The Adulterous Woman (Albert Camus)

Photo credit:  Lotus Carroll (Flickr)
Photo credit: Lotus Carroll (Flickr)

The preacher in church today told this story by Albert Camus – The Adulterous Woman.

It’s a really short but one of the most impactful stories I’ve ever read. It’s about a wife accompanying her businessman husband on a trip to Algeria. Janine doesn’t have a good relationship with Marcel and describes him as old, inert, motionless. Unsuitable for him really in all aspects. She reminiscences about her younger days.

On the bus to the hotel, Janine notices a French soldier who seems to be attracted to her and she feels flattered. She feels that hasn’t lost it yet. However, the soldier walks away later without acknowledging her at all.

The couple go to their hotel room and it’s cold.
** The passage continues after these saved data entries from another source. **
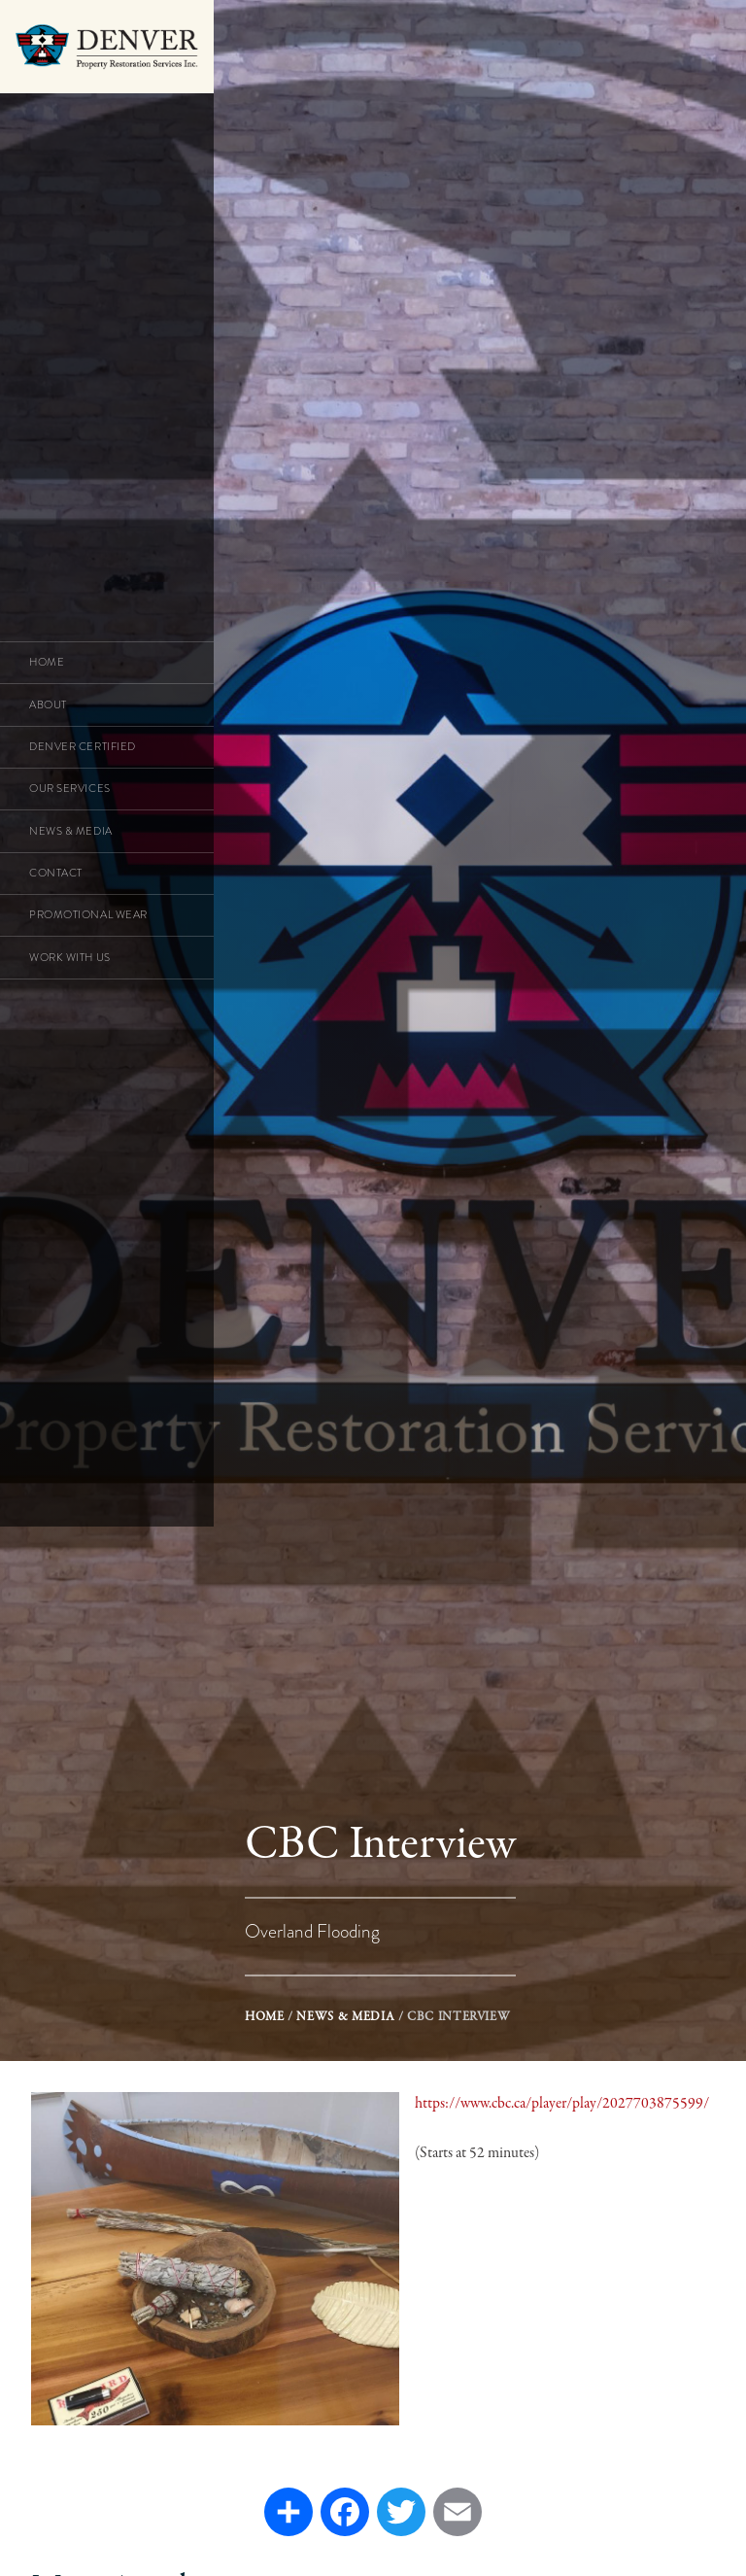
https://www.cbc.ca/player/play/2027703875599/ (562, 2103)
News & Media (345, 2017)
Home (265, 2017)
They then head to a nice spot after Janine’s persuasion and there she feels a great sense of release looking at the nomads and the sky and the wide desert horizon. But Marcel just wants to get away from the cold.

Later that night, Janine waits till her husband is asleep and she sneaks out once more to the same place earlier. She feels really good again (Camus describes it really well here unlike me) and ends up lying on her back under the stars moaning.

She returns to her room and Marcel wakes up. Janine starts to weep uncontrollably. Camus then ends with the phrase “he looked at her without understanding” and she replies “It’s nothing.”


Interestingly, Janine did not commit any physical adultery but rather an “adultery” with nature. I’m not a good literature type of guy so I can’t read between the lines a lot!

The preacher concluded that Janine was facing loneliness. Loneliness is a terrible thing when what you thought would make you happy, in the end lets you down.

This story is powerful. It tells us that when people are hurting, it’s easy to not notice them. It’s easy to judge them. When they say “It’s nothing”, let’s hold off all judgement. Let’s go beneath the surface with love and tenderness.

I believe the only cure for loneliness is the Lord Jesus and it’s our job to direct the hurting, the lonely to Him. Since He was hurt and lonely at a point in time, Jesus understands hurting hearts.

He will not crush the weakest reed or put out a flickering candle. He will bring justice to all who have been wronged.